*** Dataset ***

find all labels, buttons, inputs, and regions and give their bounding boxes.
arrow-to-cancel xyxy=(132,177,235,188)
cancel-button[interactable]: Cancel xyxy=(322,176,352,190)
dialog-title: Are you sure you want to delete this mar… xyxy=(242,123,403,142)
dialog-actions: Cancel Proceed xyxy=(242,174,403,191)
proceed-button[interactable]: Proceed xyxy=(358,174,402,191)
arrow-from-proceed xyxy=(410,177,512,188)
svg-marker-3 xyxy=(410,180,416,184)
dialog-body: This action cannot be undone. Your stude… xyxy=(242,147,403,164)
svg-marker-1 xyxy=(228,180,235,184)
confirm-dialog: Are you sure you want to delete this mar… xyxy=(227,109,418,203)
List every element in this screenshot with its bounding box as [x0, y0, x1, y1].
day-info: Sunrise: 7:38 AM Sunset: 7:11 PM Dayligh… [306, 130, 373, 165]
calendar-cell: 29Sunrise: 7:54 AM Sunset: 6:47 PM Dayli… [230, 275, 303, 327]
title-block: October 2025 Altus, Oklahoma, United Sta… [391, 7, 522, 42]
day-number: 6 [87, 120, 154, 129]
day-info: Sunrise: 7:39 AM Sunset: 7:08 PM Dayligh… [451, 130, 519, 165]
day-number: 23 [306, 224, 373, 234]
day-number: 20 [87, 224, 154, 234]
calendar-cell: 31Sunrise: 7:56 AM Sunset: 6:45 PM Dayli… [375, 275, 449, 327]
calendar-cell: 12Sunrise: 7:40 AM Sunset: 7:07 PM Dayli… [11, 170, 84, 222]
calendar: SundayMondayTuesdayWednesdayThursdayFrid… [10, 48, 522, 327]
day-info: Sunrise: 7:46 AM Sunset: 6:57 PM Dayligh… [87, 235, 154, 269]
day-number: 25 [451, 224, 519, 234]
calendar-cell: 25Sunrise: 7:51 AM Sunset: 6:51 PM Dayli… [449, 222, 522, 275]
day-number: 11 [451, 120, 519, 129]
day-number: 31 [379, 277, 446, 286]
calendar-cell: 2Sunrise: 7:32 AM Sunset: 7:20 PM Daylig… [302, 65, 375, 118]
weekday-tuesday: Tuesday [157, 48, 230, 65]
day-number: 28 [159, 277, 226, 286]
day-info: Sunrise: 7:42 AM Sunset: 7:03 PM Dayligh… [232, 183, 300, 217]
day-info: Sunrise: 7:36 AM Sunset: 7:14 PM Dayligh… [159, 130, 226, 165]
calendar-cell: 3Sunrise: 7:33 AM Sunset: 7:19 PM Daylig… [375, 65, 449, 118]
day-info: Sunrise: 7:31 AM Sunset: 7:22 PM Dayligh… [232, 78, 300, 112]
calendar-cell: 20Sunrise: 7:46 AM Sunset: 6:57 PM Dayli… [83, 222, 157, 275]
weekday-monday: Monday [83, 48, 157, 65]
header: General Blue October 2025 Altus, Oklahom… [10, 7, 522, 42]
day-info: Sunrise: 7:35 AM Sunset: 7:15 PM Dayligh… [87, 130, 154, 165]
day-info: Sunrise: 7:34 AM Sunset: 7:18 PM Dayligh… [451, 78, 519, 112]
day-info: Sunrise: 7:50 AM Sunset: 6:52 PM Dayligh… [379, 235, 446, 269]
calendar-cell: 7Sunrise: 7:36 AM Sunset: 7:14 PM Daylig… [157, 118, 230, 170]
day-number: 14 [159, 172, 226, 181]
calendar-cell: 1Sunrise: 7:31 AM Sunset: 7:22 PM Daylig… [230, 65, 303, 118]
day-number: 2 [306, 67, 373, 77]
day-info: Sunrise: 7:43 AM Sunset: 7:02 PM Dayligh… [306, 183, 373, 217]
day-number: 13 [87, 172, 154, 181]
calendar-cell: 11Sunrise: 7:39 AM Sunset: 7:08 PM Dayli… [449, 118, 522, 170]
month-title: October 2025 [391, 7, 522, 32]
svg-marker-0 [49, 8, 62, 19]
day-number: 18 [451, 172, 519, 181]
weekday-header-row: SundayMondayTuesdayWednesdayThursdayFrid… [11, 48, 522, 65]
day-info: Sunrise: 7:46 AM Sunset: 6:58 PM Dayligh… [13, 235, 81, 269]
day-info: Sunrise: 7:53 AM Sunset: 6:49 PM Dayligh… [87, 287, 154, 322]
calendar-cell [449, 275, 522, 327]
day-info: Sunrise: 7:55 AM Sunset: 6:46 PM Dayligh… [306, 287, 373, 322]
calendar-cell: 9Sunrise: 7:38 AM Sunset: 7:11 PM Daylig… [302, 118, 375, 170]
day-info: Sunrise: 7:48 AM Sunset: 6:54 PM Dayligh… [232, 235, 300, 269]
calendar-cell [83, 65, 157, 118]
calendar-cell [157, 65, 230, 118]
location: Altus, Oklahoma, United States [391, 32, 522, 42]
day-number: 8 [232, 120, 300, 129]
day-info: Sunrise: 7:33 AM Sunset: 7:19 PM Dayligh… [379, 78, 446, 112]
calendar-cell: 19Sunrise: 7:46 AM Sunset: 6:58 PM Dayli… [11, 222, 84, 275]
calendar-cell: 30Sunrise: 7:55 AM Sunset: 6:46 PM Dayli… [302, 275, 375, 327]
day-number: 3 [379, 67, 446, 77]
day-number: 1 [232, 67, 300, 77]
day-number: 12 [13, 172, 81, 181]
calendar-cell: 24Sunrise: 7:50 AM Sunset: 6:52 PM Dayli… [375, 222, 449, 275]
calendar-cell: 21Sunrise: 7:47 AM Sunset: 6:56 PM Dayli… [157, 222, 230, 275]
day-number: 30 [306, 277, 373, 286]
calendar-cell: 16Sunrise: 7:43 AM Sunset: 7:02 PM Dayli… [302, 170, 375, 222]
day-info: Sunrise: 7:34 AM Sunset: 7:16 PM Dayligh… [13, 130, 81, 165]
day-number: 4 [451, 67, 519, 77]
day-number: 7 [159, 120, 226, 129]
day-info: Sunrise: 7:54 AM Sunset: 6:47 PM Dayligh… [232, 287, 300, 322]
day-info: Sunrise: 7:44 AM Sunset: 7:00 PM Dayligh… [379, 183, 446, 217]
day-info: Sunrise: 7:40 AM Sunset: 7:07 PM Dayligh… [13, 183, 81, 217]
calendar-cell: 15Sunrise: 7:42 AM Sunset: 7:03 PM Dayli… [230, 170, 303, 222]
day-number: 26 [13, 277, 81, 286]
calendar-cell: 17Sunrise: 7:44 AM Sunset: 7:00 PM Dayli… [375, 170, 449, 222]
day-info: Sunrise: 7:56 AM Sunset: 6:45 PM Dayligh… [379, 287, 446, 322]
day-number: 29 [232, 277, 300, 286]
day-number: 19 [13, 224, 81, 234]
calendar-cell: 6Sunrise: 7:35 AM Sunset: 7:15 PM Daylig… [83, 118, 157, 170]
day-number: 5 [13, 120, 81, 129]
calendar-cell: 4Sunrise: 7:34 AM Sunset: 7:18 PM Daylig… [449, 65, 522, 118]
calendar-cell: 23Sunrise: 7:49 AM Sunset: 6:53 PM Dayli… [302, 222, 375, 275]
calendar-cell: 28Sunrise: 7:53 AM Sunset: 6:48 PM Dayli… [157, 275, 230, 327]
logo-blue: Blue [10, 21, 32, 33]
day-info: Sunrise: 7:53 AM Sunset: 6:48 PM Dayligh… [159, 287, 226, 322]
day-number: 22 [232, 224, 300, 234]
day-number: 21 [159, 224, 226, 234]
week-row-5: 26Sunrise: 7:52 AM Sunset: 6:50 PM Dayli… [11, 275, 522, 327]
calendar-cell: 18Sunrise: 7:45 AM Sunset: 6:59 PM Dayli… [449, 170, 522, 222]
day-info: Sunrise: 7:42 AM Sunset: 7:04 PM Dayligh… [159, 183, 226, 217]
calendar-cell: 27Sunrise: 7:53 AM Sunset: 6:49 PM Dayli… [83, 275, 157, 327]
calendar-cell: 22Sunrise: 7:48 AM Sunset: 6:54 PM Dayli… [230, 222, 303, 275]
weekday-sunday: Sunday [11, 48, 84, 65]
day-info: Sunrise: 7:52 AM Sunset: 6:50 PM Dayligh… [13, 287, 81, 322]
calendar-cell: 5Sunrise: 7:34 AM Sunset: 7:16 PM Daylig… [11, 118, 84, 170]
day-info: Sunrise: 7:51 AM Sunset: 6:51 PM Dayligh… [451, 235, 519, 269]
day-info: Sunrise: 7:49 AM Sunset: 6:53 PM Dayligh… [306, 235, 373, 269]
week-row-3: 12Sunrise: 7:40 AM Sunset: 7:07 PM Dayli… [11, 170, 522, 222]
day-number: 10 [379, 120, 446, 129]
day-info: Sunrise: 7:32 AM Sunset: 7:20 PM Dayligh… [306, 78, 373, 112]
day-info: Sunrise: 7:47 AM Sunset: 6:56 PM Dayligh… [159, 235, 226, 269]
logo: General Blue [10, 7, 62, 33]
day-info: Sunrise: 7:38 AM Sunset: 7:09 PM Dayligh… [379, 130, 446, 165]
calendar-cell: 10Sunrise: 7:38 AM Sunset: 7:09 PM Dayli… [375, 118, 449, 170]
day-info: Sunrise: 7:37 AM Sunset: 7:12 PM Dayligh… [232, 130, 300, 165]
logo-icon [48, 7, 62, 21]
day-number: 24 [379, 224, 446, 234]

*** End of Dataset ***

■ **Task description**:
What is the number of lines in the records that hold the word "bounding"? Answer with that number by itself.

■ **Solved exercise**:
2